- **INSTRUCTIONS TO FOLLOW**
Collect every line in the records below that contains the word "bereits".

- **ENTRIES SHOWN**
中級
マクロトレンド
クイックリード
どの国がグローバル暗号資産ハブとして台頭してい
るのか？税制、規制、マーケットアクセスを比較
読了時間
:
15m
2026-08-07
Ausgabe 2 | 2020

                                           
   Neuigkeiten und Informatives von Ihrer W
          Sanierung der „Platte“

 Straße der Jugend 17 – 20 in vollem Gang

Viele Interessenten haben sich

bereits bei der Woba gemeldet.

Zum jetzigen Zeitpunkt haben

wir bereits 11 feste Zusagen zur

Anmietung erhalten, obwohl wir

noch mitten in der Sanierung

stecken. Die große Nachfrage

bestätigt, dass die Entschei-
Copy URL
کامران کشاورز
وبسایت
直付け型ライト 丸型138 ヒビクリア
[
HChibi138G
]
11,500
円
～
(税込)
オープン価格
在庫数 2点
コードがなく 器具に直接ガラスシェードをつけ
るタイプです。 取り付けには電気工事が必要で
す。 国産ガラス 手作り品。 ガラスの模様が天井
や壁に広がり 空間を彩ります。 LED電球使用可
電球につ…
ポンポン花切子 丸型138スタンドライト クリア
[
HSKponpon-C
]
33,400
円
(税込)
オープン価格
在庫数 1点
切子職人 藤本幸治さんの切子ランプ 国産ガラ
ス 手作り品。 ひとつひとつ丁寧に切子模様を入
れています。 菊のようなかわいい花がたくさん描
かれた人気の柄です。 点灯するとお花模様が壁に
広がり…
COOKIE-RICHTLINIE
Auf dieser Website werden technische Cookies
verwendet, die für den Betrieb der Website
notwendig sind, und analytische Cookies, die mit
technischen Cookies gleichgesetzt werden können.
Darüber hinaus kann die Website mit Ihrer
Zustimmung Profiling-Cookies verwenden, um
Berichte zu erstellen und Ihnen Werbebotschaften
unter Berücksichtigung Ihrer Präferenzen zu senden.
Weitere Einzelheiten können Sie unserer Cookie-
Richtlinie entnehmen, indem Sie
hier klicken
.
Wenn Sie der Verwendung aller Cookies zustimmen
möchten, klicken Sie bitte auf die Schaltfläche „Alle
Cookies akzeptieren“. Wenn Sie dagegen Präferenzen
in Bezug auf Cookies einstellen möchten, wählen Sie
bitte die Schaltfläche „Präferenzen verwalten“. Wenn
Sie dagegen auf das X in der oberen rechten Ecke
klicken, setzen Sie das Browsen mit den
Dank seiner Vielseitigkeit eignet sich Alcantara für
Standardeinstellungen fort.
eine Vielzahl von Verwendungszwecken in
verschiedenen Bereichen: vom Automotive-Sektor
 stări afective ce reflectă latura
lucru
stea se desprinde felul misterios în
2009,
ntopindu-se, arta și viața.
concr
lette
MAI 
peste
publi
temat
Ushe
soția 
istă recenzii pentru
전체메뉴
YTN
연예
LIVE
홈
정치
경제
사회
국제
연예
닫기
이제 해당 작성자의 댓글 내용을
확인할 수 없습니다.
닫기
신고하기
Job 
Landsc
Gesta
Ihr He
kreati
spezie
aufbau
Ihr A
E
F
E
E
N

- **EXPECTED ANSWER**
bereits bei der Woba gemeldet.
wir bereits 11 feste Zusagen zur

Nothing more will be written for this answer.